--- WHAT THE TASK REQUIRES ---
If an entry holds a picture, leave the picture out and copy the rest exactly.

-- ENTRIES SUPPLIED follows --

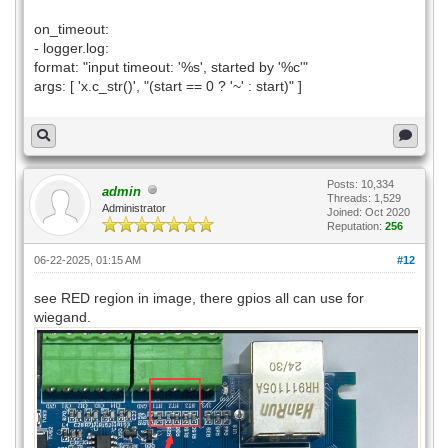
on_timeout:
- logger.log:
format: "input timeout: '%s', started by '%c'"
args: [ 'x.c_str()', "(start == 0 ? '~' : start)" ]
Posts: 10,334
admin
Threads: 1,529
Administrator
Joined: Oct 2020
Reputation:
256
06-22-2025, 01:15 AM
#12
see RED region in image, there gpios all can use for
wiegand.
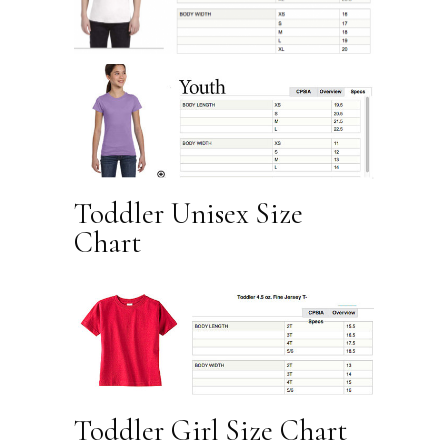
Toddler Unisex Size
Chart
Toddler Girl Size Chart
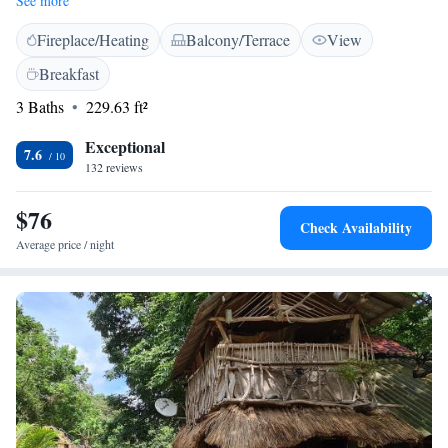
See more
connected while you relax. Immerse yourself in the calming sights and
Fireplace/Heating
Balcony/Terrace
View
sounds of nature right outside your window, making your visit a truly
refreshing experience. We’re excited to help you feel at home in this
Breakfast
serene environment!
3 Baths
229.63 ft²
Exceptional
7.6
132 reviews
$76
Check Availability
Average price / night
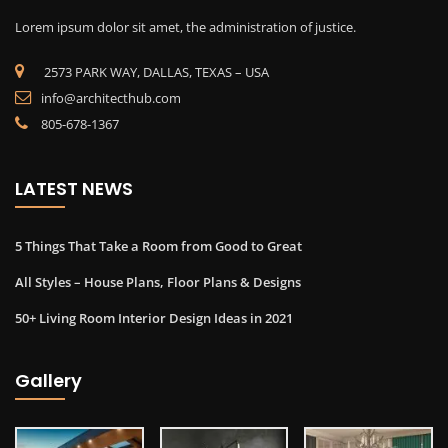
Lorem ipsum dolor sit amet, the administration of justice.
2573 PARK WAY, DALLAS, TEXAS – USA
info@architecthub.com
805-678-1367
LATEST NEWS
5 Things That Take a Room from Good to Great
All Styles – House Plans, Floor Plans & Designs
50+ Living Room Interior Design Ideas in 2021
Gallery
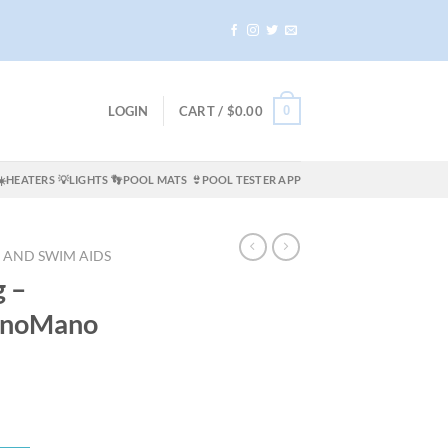
0
LOGIN
CART /
$
0.00
☀️HEATERS
💡LIGHTS
👣POOL MATS
👙POOL TESTER APP
 AND SWIM AIDS
g –
anoMano
t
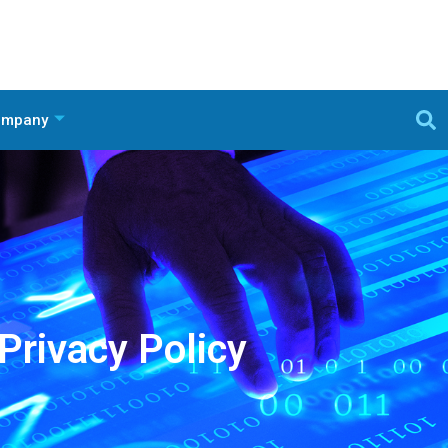
ompany
Privacy Policy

-- ENTRIES SUPPLIED concluded --

--- RESULT BELOW ---
on_timeout:
- logger.log:
format: "input timeout: '%s', started by '%c'"
args: [ 'x.c_str()', "(start == 0 ? '~' : start)" ]
Posts: 10,334
admin
Threads: 1,529
Administrator
Joined: Oct 2020
Reputation:
256
06-22-2025, 01:15 AM
#12
see RED region in image, there gpios all can use for
wiegand.
Toddler Unisex Size
Chart
Toddler Girl Size Chart
See more
connected while you relax. Immerse yourself in the calming sights and
Fireplace/Heating
Balcony/Terrace
View
sounds of nature right outside your window, making your visit a truly
refreshing experience. We’re excited to help you feel at home in this
Breakfast
serene environment!
3 Baths
229.63 ft²
Exceptional
7.6
132 reviews
$76
Check Availability
Average price / night
Lorem ipsum dolor sit amet, the administration of justice.
2573 PARK WAY, DALLAS, TEXAS – USA
info@architecthub.com
805-678-1367
LATEST NEWS
5 Things That Take a Room from Good to Great
All Styles – House Plans, Floor Plans & Designs
50+ Living Room Interior Design Ideas in 2021
Gallery
0
LOGIN
CART /
$
0.00
☀️HEATERS
💡LIGHTS
👣POOL MATS
👙POOL TESTER APP
 AND SWIM AIDS
g –
anoMano
t
ompany
Privacy Policy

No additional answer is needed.